- Exercise goal
In the entries below, spot each line with the word "ответственность" and copy it.

[Collected data]
== Segment start ==
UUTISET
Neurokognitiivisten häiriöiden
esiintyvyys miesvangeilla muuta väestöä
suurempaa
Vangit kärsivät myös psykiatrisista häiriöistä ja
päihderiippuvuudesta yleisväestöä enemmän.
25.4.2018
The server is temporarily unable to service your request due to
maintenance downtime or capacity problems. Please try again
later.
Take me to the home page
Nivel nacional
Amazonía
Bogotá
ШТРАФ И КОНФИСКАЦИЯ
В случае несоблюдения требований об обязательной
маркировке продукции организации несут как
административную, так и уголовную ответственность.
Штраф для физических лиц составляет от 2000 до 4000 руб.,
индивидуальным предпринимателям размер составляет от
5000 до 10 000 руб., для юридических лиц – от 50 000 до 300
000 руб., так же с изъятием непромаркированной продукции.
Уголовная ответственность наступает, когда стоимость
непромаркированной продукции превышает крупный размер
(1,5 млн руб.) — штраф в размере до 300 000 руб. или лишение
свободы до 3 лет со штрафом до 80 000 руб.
== Segment end ==
== Segment start ==
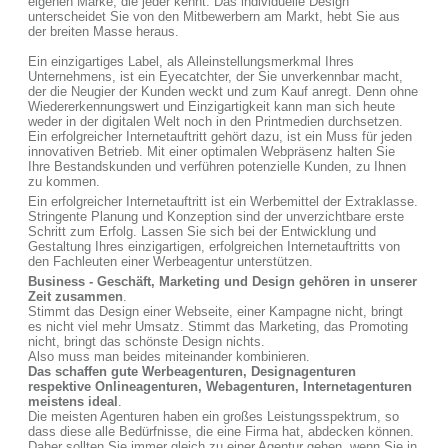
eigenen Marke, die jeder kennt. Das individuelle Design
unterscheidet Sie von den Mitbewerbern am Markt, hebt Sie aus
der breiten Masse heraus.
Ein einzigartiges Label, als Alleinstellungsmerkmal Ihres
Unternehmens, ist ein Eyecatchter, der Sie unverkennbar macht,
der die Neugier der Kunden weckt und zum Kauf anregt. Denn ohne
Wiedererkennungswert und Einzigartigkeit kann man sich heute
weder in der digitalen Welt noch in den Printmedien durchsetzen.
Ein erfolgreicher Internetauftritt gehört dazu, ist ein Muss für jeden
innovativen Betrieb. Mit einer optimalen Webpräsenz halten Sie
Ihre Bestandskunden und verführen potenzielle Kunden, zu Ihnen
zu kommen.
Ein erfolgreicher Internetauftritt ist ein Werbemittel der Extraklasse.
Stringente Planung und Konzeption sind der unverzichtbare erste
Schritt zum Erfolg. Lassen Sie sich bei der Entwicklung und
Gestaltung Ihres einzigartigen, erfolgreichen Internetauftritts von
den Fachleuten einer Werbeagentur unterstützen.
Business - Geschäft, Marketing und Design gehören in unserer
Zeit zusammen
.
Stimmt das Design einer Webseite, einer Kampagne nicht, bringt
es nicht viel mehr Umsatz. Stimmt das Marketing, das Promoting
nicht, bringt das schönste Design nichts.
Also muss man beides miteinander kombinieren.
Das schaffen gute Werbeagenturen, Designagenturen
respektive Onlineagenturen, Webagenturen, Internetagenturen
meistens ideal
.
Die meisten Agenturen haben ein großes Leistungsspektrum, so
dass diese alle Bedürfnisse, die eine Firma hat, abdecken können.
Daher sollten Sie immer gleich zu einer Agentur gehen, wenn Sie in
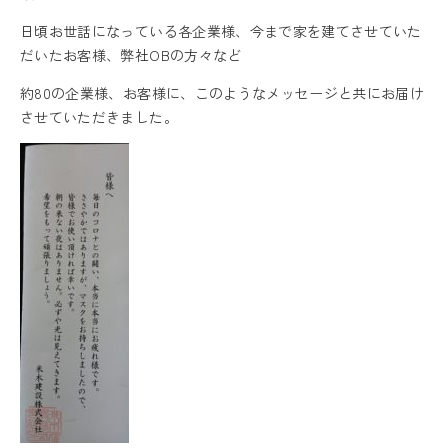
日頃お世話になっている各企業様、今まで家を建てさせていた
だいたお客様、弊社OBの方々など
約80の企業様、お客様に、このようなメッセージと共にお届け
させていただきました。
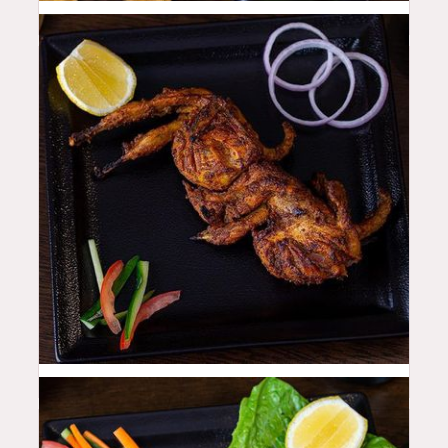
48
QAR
== Segment end ==
- Exercise result
административную, так и уголовную ответственность.
Уголовная ответственность наступает, когда стоимость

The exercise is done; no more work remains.